FAQ: Quick Prose Answers to Sticky Questions
Can I simplify without losing PBR?
Yes — but you have to be surgical about which light paths you keep. PBR isn't a single switch; it's a stack of approximations. What usually breaks first is the specular fallback when you strip the indirect-bounce buffer. I have seen teams kill their ambient occlusion pass thinking it's a frill, only to realize their rough metals turn into flat gray blobs. The trick is to keep the energy-conserving core: albedo, normal, roughness, and a single direct light source. Drop everything else — reflection probes, screen-space gloss, sub-surface scattering — and you still get 80% of the visual correctness. That sounds fine until you hit an emissive surface with no bloom; then you compensate with a cheap additive overlay. The catch is that you can't skip the linear-to-sRGB conversion at the end. Mess that up, and your materials look like they're lit by a broken neon tube. Test on three rough-metallic materials before you call it done.
Do I need a separate pipeline for editor vs. runtime?

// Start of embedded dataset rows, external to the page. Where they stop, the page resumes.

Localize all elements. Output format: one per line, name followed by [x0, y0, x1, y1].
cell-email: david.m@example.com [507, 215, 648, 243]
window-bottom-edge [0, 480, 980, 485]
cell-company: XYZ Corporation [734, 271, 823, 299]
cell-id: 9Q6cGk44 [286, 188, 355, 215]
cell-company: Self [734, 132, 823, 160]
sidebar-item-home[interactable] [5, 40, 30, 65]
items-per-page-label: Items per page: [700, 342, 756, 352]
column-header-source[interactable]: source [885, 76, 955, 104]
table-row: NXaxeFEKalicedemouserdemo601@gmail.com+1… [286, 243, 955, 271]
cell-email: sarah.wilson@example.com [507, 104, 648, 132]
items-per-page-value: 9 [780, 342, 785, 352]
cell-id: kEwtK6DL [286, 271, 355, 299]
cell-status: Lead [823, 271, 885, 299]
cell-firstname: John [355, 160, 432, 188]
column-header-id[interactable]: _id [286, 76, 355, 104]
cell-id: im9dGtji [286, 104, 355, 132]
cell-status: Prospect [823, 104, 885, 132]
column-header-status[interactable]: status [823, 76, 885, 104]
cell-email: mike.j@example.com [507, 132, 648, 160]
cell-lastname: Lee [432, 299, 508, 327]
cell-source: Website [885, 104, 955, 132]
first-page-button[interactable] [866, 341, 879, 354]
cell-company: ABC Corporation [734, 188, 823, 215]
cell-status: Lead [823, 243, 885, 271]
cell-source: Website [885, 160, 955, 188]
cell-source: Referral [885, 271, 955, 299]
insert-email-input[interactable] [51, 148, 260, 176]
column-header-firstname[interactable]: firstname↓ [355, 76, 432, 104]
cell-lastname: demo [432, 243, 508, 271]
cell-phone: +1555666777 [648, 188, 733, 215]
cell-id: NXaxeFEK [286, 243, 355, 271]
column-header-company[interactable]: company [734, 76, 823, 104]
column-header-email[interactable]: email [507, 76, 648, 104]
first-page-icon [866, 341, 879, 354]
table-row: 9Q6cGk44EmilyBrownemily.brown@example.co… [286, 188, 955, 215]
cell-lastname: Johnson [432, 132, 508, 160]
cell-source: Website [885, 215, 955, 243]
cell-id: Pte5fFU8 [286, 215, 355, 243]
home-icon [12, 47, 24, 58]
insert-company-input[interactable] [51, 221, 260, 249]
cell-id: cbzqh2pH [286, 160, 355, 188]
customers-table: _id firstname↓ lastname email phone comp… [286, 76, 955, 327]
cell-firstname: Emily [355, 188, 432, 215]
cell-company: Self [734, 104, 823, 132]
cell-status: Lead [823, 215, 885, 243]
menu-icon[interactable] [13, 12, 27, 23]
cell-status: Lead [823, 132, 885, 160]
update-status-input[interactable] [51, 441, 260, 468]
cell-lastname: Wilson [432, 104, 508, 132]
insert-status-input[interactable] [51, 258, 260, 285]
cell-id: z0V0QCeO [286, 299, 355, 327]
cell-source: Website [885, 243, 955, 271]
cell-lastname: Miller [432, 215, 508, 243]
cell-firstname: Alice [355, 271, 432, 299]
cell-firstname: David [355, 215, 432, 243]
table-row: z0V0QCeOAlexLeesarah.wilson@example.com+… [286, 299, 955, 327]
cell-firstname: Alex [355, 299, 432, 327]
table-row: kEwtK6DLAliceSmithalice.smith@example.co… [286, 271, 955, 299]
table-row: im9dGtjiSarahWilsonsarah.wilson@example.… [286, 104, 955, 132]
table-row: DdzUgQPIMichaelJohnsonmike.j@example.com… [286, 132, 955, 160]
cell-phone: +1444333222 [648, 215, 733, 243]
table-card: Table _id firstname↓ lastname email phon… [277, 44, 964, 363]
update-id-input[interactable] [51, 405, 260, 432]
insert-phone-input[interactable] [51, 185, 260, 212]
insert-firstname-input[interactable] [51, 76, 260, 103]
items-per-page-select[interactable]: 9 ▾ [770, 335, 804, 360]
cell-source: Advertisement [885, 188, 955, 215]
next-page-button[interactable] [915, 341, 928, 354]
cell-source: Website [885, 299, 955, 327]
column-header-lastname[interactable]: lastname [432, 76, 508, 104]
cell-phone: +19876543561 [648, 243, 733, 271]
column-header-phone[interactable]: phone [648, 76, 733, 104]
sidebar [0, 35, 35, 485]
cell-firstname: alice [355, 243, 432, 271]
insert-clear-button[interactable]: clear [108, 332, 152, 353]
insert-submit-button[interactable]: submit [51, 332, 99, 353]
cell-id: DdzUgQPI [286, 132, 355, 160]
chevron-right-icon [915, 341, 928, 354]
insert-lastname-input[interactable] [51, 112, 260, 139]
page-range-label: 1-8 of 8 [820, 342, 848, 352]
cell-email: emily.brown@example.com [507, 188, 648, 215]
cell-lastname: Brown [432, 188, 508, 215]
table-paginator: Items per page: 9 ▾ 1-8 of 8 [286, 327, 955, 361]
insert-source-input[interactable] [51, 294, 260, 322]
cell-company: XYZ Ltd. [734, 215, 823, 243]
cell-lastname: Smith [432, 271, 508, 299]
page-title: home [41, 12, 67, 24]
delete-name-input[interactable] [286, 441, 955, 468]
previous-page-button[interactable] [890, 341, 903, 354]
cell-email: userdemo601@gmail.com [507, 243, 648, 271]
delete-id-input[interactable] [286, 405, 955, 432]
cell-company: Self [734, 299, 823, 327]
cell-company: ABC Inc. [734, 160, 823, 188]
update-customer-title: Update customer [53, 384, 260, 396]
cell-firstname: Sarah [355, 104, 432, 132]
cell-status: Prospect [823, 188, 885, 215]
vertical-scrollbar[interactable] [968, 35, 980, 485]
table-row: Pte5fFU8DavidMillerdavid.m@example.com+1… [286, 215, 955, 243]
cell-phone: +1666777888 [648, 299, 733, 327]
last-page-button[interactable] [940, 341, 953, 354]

Not initially. Most teams skip this: they build one simplified path, use it in both places, and then wonder why the editor's gizmo lines vanish. The editor needs an overlay layer for selection outlines, debug wireframes, and the occasional half-transparent handle. Runtime doesn't. The pragmatic solution is a single render loop with two modes — not two pipelines. Flip a bit in the engine's frame-request struct: runtime mode strips the editor overlay pass and flattens the camera stack. Editor mode keeps a tiny post-processing queue for those selection shaders. That's a three-hour refactor, not a three-week architecture. I have seen a startup try the full dual-pipeline approach, and their shader compilation time doubled while they got exactly zero runtime performance gain. Honestly—start with conditional stencil writes. If you later need distinct features like HDR editor preview versus SDR game output, then split.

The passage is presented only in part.